** Opening DATASET block **

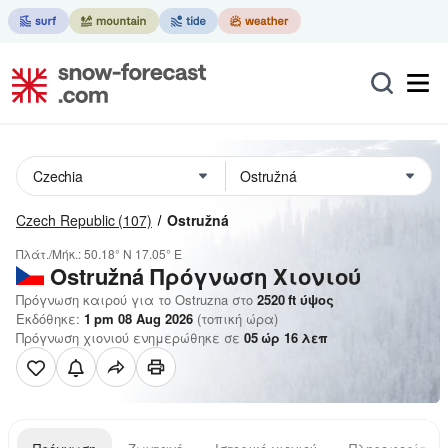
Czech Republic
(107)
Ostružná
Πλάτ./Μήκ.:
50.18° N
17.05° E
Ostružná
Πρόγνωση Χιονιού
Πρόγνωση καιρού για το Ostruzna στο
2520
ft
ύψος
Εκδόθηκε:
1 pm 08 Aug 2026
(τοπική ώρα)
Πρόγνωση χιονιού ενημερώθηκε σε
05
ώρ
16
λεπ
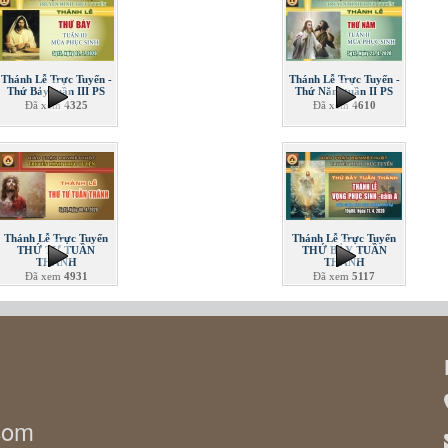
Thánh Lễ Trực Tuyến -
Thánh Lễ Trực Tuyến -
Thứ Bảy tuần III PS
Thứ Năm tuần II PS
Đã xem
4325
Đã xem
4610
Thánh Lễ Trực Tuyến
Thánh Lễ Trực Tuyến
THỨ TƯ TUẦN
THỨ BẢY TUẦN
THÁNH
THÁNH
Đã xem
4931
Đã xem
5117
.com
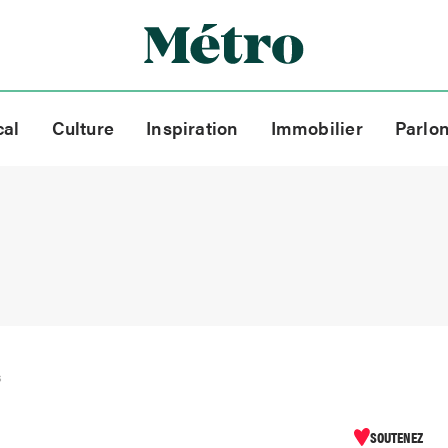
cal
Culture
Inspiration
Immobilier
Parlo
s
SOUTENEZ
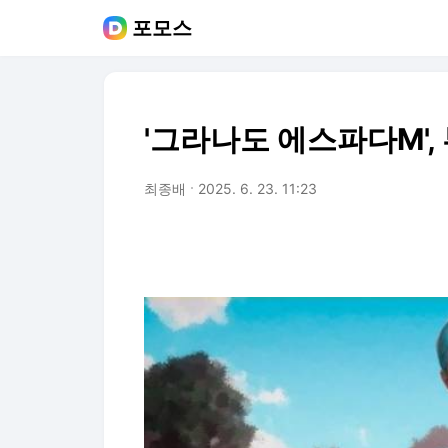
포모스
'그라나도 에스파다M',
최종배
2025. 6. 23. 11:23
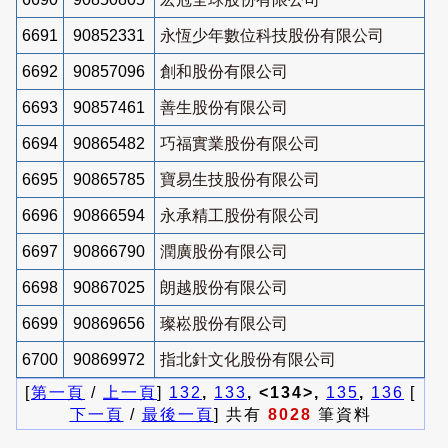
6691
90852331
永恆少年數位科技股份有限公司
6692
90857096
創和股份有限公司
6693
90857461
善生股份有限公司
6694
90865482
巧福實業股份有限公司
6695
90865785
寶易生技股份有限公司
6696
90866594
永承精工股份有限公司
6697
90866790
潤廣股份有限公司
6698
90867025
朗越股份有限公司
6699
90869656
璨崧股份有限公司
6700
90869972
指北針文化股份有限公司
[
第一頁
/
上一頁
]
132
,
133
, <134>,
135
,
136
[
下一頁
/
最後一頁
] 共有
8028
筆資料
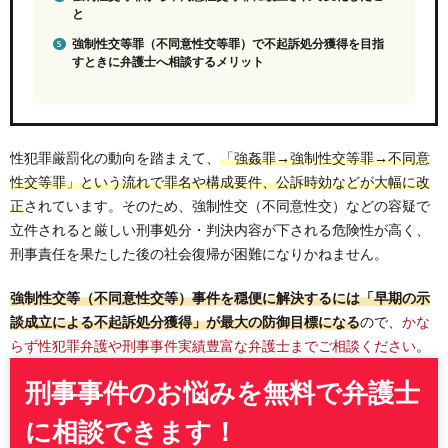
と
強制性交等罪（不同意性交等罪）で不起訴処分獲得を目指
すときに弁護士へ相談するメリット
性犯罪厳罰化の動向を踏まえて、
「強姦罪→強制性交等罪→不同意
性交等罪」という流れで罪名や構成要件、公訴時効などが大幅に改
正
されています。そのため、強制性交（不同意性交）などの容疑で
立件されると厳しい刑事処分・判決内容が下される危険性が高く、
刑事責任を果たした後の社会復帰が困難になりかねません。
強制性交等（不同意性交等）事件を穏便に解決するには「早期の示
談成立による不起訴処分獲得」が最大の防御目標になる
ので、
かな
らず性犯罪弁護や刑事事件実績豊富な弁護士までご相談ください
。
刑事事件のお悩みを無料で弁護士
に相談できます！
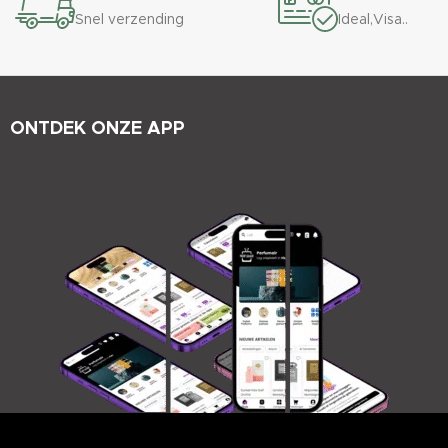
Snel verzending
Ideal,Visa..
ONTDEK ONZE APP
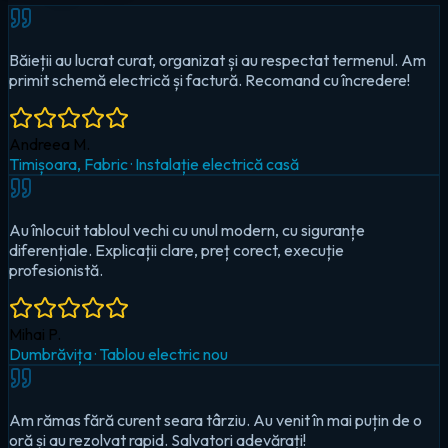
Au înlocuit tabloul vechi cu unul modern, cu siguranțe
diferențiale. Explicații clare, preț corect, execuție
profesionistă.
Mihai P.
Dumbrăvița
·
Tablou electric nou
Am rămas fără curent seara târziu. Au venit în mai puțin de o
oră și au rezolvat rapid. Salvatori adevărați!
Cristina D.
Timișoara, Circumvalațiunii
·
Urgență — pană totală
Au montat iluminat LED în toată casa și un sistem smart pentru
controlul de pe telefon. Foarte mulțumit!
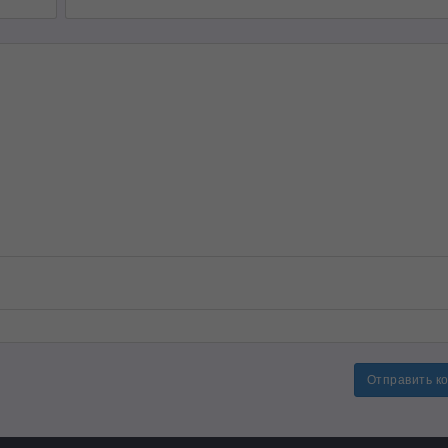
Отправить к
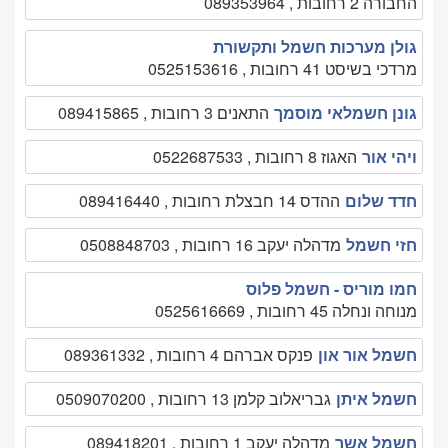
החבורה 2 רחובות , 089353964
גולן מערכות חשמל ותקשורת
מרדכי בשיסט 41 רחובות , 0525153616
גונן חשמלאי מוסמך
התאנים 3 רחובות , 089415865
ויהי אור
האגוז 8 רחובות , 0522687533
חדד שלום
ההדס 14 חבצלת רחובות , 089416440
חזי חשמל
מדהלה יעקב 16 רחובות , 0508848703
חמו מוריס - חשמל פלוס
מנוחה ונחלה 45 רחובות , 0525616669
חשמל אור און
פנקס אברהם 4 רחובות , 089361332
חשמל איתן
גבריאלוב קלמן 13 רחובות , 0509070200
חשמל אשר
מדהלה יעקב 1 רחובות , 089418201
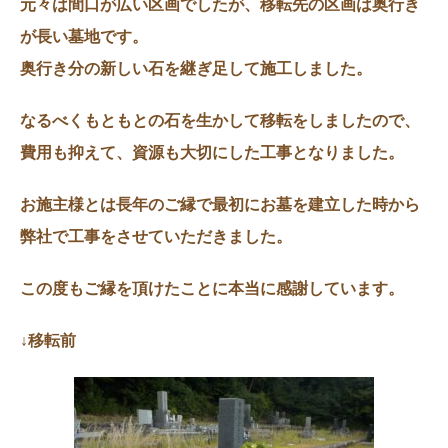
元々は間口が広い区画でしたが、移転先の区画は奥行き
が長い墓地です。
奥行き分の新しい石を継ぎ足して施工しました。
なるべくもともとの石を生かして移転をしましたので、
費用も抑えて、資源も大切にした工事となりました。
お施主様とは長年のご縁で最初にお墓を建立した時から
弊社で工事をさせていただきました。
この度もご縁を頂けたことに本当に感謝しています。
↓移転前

** Closing DATASET block **
** Opening DATASET block **

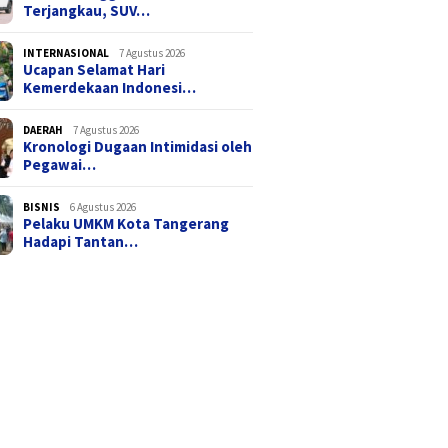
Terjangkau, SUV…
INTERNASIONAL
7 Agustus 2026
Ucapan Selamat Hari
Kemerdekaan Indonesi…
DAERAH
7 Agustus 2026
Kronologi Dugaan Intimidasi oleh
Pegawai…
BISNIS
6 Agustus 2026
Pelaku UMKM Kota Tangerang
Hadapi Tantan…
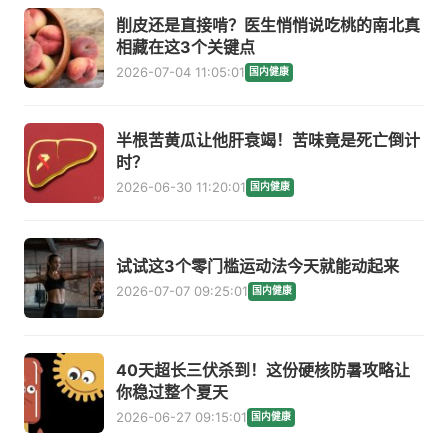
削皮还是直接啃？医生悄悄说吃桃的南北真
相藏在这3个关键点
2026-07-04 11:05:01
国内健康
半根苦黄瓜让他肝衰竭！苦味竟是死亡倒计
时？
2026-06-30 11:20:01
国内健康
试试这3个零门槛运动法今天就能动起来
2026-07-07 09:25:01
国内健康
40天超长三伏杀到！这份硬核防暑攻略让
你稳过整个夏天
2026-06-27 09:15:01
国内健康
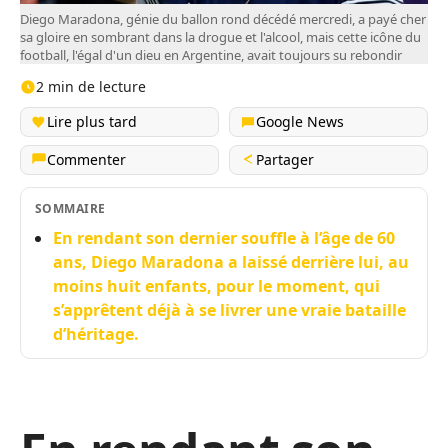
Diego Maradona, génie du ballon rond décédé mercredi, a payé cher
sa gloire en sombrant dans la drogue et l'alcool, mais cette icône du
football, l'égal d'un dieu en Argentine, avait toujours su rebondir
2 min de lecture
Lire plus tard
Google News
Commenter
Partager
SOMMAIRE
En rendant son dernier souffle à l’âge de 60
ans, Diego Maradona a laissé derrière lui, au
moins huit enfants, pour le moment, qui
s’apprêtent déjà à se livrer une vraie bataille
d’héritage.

** Closing DATASET block **

● **WHAT IS REQUIRED**
Using the records above, give the number of lines in which the word "יעקב" occurs, and nothing else.

● **RESULT**
2